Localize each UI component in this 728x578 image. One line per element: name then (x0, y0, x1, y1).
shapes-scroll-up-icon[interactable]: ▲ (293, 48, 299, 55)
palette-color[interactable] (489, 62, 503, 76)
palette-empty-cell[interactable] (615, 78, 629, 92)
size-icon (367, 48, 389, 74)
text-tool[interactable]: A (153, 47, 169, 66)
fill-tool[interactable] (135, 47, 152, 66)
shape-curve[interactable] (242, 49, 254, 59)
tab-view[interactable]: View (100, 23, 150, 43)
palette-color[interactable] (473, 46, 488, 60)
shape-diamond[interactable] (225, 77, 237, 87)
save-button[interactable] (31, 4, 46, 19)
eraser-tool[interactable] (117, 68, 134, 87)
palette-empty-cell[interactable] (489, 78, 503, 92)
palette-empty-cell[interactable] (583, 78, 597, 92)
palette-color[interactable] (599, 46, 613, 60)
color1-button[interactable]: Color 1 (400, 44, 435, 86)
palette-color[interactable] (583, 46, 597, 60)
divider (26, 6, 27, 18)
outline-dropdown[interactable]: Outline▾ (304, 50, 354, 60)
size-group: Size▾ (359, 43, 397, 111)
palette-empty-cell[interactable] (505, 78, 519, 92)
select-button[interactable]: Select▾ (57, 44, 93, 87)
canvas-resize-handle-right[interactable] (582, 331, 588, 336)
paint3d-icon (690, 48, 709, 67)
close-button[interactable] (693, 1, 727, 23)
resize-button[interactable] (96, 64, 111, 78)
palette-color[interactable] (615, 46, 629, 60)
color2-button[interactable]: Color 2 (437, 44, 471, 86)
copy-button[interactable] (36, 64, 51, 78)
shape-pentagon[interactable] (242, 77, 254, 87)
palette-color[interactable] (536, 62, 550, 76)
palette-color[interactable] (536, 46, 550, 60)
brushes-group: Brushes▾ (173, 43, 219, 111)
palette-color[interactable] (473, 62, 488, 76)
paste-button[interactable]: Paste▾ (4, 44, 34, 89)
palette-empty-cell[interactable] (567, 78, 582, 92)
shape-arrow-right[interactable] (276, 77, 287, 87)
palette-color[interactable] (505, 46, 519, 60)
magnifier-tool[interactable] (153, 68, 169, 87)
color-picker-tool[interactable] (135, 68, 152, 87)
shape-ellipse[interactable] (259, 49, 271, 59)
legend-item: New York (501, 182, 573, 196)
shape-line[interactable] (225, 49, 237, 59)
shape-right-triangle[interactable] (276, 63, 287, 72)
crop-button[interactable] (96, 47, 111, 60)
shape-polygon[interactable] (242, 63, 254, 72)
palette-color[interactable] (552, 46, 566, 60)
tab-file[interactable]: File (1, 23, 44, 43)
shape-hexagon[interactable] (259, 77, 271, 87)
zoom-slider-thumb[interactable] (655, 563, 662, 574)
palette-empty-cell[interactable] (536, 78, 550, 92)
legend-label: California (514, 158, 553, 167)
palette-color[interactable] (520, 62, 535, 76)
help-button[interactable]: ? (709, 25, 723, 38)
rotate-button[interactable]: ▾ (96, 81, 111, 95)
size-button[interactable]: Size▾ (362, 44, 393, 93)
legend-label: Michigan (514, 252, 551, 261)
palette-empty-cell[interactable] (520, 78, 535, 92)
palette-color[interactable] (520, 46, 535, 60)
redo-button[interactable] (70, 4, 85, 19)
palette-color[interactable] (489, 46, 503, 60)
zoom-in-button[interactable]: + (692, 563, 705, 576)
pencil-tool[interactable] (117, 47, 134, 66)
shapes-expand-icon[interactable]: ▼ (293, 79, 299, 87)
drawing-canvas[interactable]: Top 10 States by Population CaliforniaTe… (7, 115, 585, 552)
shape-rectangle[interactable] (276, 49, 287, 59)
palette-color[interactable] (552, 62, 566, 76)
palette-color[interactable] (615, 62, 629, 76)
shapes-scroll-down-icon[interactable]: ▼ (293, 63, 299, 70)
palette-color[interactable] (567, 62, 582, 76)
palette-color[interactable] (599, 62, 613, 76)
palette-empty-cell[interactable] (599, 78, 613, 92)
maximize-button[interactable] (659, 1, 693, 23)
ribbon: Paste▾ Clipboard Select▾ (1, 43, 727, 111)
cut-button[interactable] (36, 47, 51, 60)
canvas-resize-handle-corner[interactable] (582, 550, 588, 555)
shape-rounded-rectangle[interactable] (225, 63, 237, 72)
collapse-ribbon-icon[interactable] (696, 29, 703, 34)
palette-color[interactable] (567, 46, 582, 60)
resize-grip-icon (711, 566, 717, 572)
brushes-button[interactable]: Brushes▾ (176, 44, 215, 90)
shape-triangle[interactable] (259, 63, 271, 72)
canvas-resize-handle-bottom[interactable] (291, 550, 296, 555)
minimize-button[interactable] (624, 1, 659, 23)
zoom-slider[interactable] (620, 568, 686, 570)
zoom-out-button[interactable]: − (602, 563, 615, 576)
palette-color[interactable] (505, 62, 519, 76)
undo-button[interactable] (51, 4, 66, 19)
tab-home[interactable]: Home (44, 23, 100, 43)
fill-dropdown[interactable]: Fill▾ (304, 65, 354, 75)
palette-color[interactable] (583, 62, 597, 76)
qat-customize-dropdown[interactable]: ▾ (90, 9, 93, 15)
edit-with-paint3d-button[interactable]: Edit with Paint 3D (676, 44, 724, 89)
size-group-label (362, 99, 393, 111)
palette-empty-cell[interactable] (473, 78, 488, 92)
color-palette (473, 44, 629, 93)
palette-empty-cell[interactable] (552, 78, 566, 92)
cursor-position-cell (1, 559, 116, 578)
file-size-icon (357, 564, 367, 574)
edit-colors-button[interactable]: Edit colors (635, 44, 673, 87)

==============================

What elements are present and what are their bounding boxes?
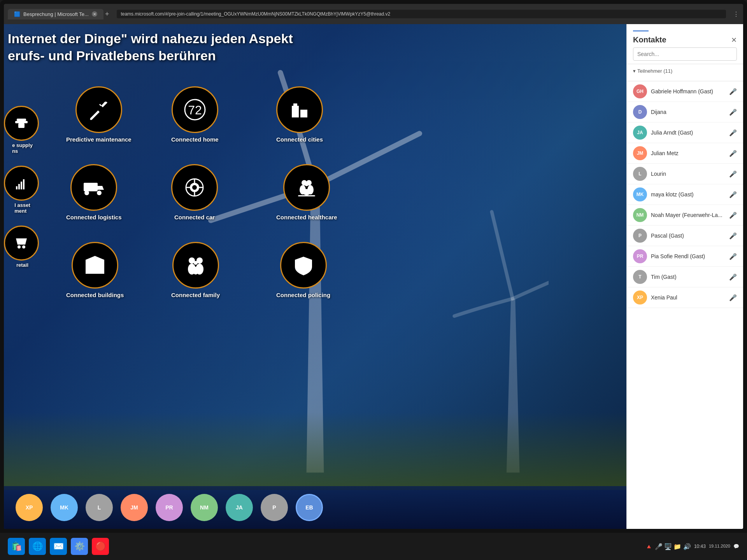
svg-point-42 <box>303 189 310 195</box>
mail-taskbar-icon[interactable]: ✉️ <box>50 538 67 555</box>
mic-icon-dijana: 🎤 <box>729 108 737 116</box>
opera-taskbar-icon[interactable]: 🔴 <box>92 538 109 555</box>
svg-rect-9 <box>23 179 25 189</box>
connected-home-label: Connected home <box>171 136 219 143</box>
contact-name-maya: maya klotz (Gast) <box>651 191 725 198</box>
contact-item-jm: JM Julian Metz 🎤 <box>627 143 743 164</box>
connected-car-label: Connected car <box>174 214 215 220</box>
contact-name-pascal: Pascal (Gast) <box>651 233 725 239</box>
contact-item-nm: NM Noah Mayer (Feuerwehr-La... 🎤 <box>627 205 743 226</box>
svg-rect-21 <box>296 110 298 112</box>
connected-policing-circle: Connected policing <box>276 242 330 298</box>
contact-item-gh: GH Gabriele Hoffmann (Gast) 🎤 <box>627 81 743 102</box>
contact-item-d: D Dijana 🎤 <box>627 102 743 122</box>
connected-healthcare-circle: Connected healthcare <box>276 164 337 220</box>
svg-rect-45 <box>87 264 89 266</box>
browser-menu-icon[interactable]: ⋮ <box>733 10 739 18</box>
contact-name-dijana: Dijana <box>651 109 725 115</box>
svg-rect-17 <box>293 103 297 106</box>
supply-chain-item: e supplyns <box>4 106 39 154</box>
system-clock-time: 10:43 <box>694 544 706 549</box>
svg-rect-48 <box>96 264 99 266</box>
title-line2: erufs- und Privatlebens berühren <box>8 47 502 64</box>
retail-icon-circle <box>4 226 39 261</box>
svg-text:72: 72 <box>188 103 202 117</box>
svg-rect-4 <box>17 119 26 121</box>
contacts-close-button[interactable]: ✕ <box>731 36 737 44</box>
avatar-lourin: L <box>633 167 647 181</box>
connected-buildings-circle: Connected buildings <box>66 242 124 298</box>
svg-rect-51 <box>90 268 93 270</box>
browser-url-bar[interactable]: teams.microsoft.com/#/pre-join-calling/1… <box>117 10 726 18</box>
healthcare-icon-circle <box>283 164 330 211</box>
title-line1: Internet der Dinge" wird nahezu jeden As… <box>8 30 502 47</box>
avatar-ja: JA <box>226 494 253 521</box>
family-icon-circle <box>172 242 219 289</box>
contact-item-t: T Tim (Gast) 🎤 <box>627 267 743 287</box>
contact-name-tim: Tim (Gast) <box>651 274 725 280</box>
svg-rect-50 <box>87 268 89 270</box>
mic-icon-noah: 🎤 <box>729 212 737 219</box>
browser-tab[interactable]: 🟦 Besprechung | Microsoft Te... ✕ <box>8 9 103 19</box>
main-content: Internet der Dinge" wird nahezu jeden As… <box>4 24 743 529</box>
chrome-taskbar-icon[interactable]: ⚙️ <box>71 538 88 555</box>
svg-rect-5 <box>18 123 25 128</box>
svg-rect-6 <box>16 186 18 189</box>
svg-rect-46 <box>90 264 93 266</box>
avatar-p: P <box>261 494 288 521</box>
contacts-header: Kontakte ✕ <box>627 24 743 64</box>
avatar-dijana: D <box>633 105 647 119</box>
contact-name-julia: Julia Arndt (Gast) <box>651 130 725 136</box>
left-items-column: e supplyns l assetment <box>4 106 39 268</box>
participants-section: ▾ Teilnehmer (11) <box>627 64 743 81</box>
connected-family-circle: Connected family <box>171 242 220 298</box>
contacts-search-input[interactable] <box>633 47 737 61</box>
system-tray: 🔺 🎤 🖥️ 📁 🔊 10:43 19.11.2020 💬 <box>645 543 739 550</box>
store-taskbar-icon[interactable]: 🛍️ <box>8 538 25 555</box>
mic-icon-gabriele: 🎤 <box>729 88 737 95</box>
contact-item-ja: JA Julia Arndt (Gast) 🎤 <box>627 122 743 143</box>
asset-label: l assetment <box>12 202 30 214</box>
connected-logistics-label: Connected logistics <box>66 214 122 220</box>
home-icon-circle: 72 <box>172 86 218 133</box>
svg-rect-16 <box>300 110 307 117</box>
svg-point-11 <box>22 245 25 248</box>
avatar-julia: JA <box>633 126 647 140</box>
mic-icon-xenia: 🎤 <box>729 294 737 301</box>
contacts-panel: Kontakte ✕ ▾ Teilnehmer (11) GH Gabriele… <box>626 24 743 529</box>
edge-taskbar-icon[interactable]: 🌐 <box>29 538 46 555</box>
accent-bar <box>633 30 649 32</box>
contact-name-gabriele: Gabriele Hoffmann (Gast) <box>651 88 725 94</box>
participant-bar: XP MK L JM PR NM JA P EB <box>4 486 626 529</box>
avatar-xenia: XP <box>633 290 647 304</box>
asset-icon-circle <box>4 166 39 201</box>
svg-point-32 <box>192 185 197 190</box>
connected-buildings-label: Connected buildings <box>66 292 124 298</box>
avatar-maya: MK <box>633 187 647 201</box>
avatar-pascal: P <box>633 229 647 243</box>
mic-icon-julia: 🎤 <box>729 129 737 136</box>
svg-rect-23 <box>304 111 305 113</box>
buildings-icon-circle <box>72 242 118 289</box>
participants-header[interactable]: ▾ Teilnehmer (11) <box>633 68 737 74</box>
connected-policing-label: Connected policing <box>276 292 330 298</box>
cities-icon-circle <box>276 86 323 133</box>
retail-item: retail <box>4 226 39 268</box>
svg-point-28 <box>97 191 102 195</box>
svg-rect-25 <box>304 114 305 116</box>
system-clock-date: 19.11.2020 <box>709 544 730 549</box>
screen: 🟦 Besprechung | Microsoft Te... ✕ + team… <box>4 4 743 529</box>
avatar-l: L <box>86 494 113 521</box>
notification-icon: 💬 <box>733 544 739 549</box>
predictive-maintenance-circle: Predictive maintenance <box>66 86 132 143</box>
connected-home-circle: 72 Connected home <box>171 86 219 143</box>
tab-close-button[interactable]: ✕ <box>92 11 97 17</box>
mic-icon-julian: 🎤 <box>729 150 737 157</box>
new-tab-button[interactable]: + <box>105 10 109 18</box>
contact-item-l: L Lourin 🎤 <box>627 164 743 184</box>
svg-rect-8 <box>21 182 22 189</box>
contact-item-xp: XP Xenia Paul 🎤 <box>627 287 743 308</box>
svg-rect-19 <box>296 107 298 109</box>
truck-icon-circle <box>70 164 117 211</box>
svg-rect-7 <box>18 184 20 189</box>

==============================

YOUR TASK –
Search the material above for "zoom". Copy each line that has it.

RESULT OF THE EXERCISE –
zoom-slider-thumb[interactable] (655, 563, 662, 574)
zoom-in-button[interactable]: + (692, 563, 705, 576)
zoom-slider[interactable] (620, 568, 686, 570)
zoom-out-button[interactable]: − (602, 563, 615, 576)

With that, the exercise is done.